* **INSTRUCTIONS FOR THE TASK**: Exclude all images and print the entries below exactly.

(Beginning of PROVIDED RECORDS)

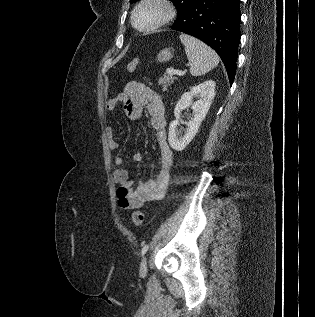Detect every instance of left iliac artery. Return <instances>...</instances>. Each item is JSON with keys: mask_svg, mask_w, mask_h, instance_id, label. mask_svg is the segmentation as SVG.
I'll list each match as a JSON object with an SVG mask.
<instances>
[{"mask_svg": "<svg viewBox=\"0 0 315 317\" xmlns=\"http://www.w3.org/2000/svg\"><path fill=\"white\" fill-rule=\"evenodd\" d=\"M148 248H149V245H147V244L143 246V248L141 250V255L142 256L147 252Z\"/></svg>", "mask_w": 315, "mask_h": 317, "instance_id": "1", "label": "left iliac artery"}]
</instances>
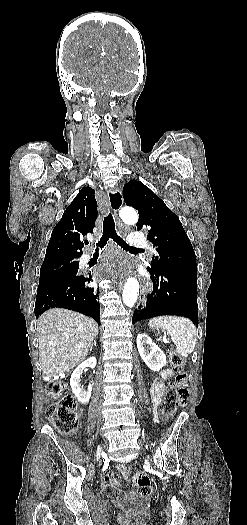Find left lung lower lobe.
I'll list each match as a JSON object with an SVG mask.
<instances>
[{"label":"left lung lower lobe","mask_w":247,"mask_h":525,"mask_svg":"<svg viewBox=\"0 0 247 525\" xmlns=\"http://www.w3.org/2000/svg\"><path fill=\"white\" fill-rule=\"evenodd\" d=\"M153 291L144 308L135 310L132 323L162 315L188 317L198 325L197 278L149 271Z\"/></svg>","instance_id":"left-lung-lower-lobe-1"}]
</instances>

(End of PROVIDED RECORDS)

* **REPLY TO THE TASK**:
Detect every instance of left iliac artery. Return <instances>...</instances>. Each item is JSON with keys: mask_svg, mask_w, mask_h, instance_id, label. mask_svg is the segmentation as SVG.
I'll list each match as a JSON object with an SVG mask.
<instances>
[{"mask_svg": "<svg viewBox=\"0 0 315 317\" xmlns=\"http://www.w3.org/2000/svg\"><path fill=\"white\" fill-rule=\"evenodd\" d=\"M148 248H149V245H147V244L143 246V248L141 250V255L142 256L147 252Z\"/></svg>", "mask_w": 315, "mask_h": 317, "instance_id": "1", "label": "left iliac artery"}]
</instances>
Find left lung lower lobe.
I'll list each match as a JSON object with an SVG mask.
<instances>
[{"label":"left lung lower lobe","mask_w":247,"mask_h":525,"mask_svg":"<svg viewBox=\"0 0 247 525\" xmlns=\"http://www.w3.org/2000/svg\"><path fill=\"white\" fill-rule=\"evenodd\" d=\"M153 291L144 308L135 310L132 323L162 315L188 317L198 325L197 278L149 271Z\"/></svg>","instance_id":"left-lung-lower-lobe-1"}]
</instances>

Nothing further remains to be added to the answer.